第4話.野望・無謀




ピンポーン


「はーい!」


ガチャ


「どーもー、北原さんで?」


「はい、そうです!」


「ではこちらになります。ありがとございましたー」


「ありがとー!


……うふふ、やった〜!やっと届いた!」


 私の名前は北原 茉莉絵(きたはら まりえ)。都内の芸術学校に通う専門学生だ。

 私は届いたばかりの段ボールをバリバリと解体しながら、中の荷物を取り出す。これが届くのを、どれだけ待ちわびていたことか。

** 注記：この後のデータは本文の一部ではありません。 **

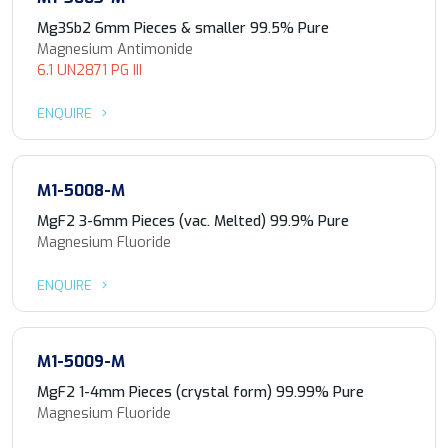
Mg3Sb2 6mm Pieces & smaller 99.5% Pure
Magnesium Antimonide
6.1 UN2871 PG III
ENQUIRE
M1-5008-M
MgF2 3-6mm Pieces (vac. Melted) 99.9% Pure
Magnesium Fluoride
ENQUIRE
M1-5009-M
MgF2 1-4mm Pieces (crystal form) 99.99% Pure
Magnesium Fluoride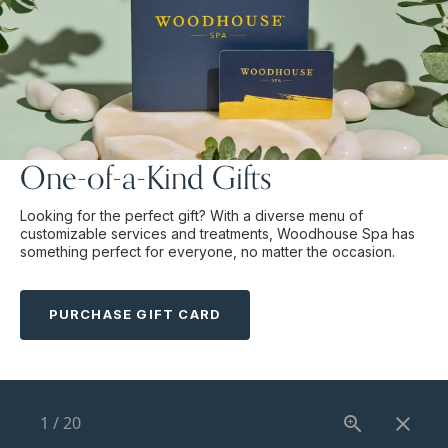
One-of-a-Kind Gifts
Looking for the perfect gift? With a diverse menu of
customizable services and treatments, Woodhouse Spa has
something perfect for everyone, no matter the occasion.
PURCHASE GIFT CARD
1
/
20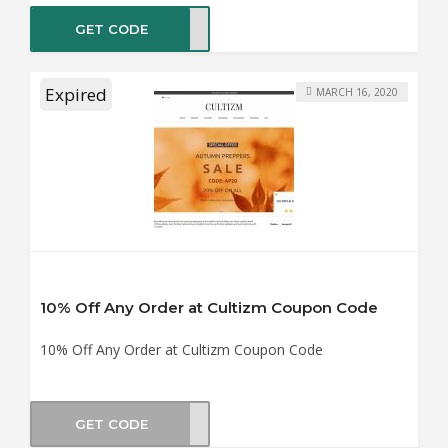
GET CODE
NY20
Expired
MARCH 16, 2020
10% Off Any Order at Cultizm Coupon Code
10% Off Any Order at Cultizm Coupon Code
GET CODE
OD10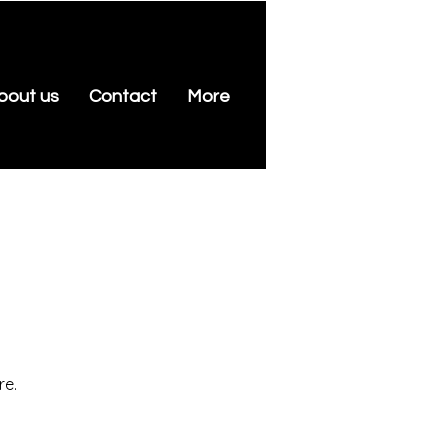
bout us
Contact
More
re.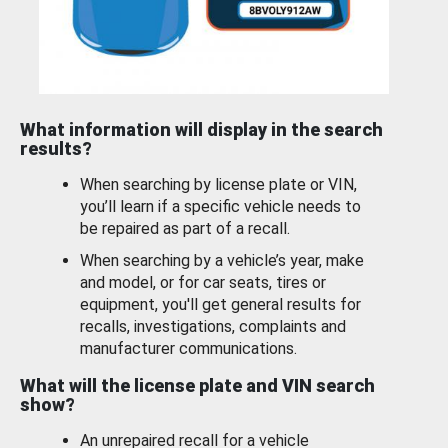
What information will display in the search
results?
When searching by license plate or VIN,
you’ll learn if a specific vehicle needs to
be repaired as part of a recall.
When searching by a vehicle’s year, make
and model, or for car seats, tires or
equipment, you'll get general results for
recalls, investigations, complaints and
manufacturer communications.
What will the license plate and VIN search
show?
An unrepaired recall for a vehicle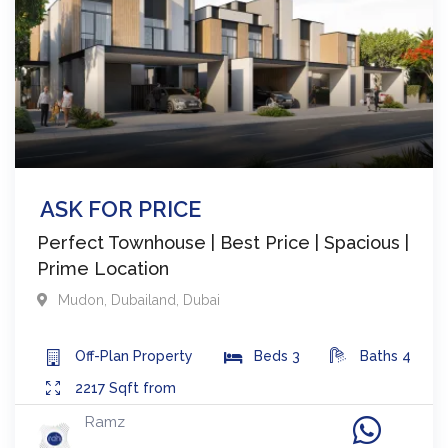
ASK FOR PRICE
Perfect Townhouse | Best Price | Spacious |
Prime Location
Mudon
,
Dubailand
,
Dubai
Off-Plan
Property
Beds
3
Baths
4
2217
Sqft from
Ramz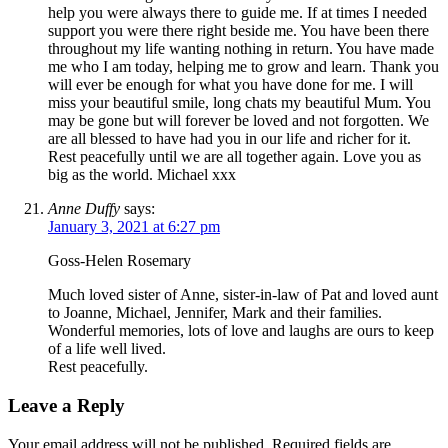
help you were always there to guide me. If at times I needed
support you were there right beside me. You have been there
throughout my life wanting nothing in return. You have made
me who I am today, helping me to grow and learn. Thank you
will ever be enough for what you have done for me. I will
miss your beautiful smile, long chats my beautiful Mum. You
may be gone but will forever be loved and not forgotten. We
are all blessed to have had you in our life and richer for it.
Rest peacefully until we are all together again. Love you as
big as the world. Michael xxx
Anne Duffy
says:
January 3, 2021 at 6:27 pm
Goss-Helen Rosemary
Much loved sister of Anne, sister-in-law of Pat and loved aunt
to Joanne, Michael, Jennifer, Mark and their families.
Wonderful memories, lots of love and laughs are ours to keep
of a life well lived.
Rest peacefully.
Leave a Reply
Your email address will not be published.
Required fields are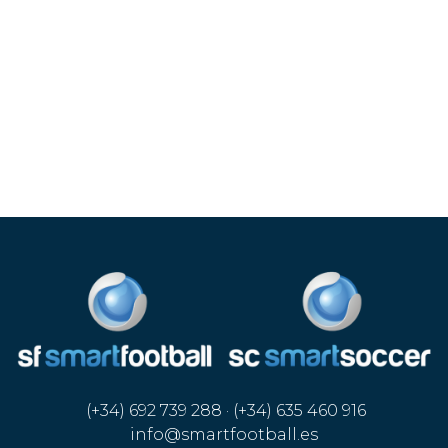
(+34) 692 739 288 · (+34) 635 460 916
info@smartfootball.es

「遊ぶためのソフトはもう買ってるから、後はこの本体を繋いで設定するだけ!」


 段ボールの中身はフリーマーケットアプリで頼んだ、型落ちした体験型VRゴーグルだ。


 なにを隠そう世の中は空前のバーチャルゲームブーム。そこから登場したVRアイドルたちは、街の広告でもテレビでも動画サイトでも、姿を見ない日はないほどに現代社会に根付いている。勿論、私にも何人か推しはいる。

 彼らの魅力はただ画面越しに見るだけでなく、直接ゲーム内に触れ会いに行けることだが、あいにく体験型VR機器は高額で学生には敷居が高いうえに授業にバイトと忙しく、私は未だに誰とも会ったことはない見る専だ。

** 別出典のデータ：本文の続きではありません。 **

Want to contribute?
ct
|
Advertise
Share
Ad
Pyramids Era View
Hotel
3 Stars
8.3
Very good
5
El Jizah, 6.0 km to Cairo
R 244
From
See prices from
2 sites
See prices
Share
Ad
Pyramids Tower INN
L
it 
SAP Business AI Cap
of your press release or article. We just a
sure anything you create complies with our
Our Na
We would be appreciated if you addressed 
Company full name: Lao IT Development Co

 ……ただ最近のVRアイドル業界はちょっと、いや、だいぶ荒れてしまっている。始まりは一年前、私の推しでもある満月ちゃんがネカマバレ炎上で引退してしまった件を皮切りに、次から次へと活動者の裏の顔がリークされ、もはやどのVRアイドル事務所も関係なく、業界全体が燃えてしまっているのである。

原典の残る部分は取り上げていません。